Building Better Schools: On a shoestring and a lot of spin
School budgets are out and most schools we have heard from did not get the big bump in funding that CPS reported they would receive. It is great that our school day is going to be longer than the current 5hr45 minutes. In fact as we’ve said all along, most parents want an extension of time for their kids, but it is very sad for many of us that our kids’ schools will not even be able to pick up a half-time position with the funding we received. In the fall, most of us will still have schools without many basic programs.

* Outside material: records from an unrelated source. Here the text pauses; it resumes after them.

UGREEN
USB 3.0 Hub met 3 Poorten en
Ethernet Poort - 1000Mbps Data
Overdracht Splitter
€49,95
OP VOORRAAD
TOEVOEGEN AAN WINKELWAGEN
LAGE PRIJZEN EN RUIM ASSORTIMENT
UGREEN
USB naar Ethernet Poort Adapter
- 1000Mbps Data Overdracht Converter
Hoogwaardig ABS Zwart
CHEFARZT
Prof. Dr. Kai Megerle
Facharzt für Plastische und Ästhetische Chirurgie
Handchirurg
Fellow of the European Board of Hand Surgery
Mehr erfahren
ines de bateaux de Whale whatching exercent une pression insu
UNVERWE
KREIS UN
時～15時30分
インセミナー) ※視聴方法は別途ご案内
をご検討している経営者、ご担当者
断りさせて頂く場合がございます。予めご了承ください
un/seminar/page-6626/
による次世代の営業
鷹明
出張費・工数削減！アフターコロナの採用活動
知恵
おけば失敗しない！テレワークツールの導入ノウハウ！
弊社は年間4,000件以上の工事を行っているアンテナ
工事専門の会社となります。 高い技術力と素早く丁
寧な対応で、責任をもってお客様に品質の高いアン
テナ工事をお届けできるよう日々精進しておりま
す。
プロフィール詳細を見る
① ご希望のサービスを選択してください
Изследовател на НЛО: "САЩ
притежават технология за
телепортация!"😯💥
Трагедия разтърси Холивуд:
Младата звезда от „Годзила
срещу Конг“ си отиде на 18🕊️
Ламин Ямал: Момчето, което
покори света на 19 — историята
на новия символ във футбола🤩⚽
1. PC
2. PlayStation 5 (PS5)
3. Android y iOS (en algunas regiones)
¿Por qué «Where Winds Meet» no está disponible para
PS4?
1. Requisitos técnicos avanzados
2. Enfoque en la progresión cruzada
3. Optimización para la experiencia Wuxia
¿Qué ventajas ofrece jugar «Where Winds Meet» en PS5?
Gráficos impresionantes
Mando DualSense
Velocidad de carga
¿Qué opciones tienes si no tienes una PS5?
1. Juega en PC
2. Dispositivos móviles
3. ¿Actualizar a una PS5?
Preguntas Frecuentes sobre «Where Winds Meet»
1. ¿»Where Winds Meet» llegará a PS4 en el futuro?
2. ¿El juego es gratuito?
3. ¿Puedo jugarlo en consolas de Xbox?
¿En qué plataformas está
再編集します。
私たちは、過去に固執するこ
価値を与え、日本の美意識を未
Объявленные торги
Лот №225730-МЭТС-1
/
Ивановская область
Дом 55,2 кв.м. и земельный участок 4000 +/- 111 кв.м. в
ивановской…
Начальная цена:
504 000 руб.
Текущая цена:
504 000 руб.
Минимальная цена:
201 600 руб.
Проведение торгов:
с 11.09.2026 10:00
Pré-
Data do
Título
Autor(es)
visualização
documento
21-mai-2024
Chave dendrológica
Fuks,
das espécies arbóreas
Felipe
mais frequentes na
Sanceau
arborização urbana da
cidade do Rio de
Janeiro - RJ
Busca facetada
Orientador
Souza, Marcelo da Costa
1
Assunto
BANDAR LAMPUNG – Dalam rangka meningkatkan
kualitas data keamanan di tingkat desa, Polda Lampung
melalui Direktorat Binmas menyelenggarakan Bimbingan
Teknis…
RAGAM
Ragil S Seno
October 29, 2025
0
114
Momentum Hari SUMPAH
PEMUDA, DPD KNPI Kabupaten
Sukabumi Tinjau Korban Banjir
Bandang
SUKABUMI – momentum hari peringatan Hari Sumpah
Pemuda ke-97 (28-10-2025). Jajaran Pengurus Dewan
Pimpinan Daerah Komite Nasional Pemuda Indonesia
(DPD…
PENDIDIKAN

All week the mayor has been asking the people of Chicago to hold him accountable, and parents of CPS students want to do that. Many of our schools, especially level 3 schools, lost positions due to CPS projecting severe under-enrollment – up to 300 students with a loss of 10 teachers in some cases. Can the mayor account for that? Most high schools lost many positions this year. Can he account for that? School budgets are all over the map and most people do not want to go on record with the cuts, because in the process schools will have to go through of begging CPS to return some of the positions, they do not want to be penalized for going public with information, especially if they are "Level 3" schools, which could easily be on next year's school closing list.
We would like CPS to publish information on how many positions were cut due to projected under-enrollment. As CPS just put out information that they plan to open 60 charter schools in the next five years, (Tribune story), it starts to make sense that they would cut so many positions from their Level 3 schools. What I once thought was hyperbole - that CPS would intentionally starve neighborhood schools of resources in an effort to expedite their closing – now seems pretty real, and quite disheartening.
It is unclear why we are opening 60 new charter schools, anyway. Did CPS and the mayor not see this report last December in the Sun-Times that actually looked at the data? “Chicago Charter Schools Produce Wildly Uneven Results:” (Sun-Times story). Charter schools are no different than traditional schools – almost all charter operators have campuses that are performing below the CPS average. So why expand them at such a rapid pace? Why not tout the excellent inquiry-based literacy curriculum developed at some of our schools, like Burley elementary, where my son attends as just one example. Why not make it a point to share that kind of curriculum infused with some level of community control and content, with 60 schools, so that all kids have the opportunity to become critical thinkers and engaged learners? Perhaps because it is too difficult and is not a silver bullet-style approach that we are seeing with this administration. Move fast, try everything, hope something works.
The one positive that we are happy about is that kids will have recess restored after thirty years without at CPS. This is good news. Other than that, thousands of students will still have no music, no art, insufficient language programs, huge class sizes, inadequate PE, poor special education services, not great literacy curricula, and many still without full-day Kindergarten.
While CPS moved buckets of money around and created the “College Ready Fund”, they also cut many lines in school budgets and short-staffed positions at many schools.
I think that parents would love to take the mayor up on his offer and hold him accountable, but that would mean having an honest conversation with the mayor and School District 299. Tell us the truth – we don’t have enough money to give a proper quality education to all students in Chicago. We all know it’s true and we’ve found ourselves alone in Springfield year after year advocating for increased funding for children’s education when no one else is there. Show some leadership and change the culture at CPS. Bring parents and teachers in to help solve the problems together instead of the spin and rhetoric we receive. The biggest problem at CPS is total distrust of their stakeholders. We hope year two is filled with more honesty – so that we can truly embark upon fulfilling the quality school day our children deserve.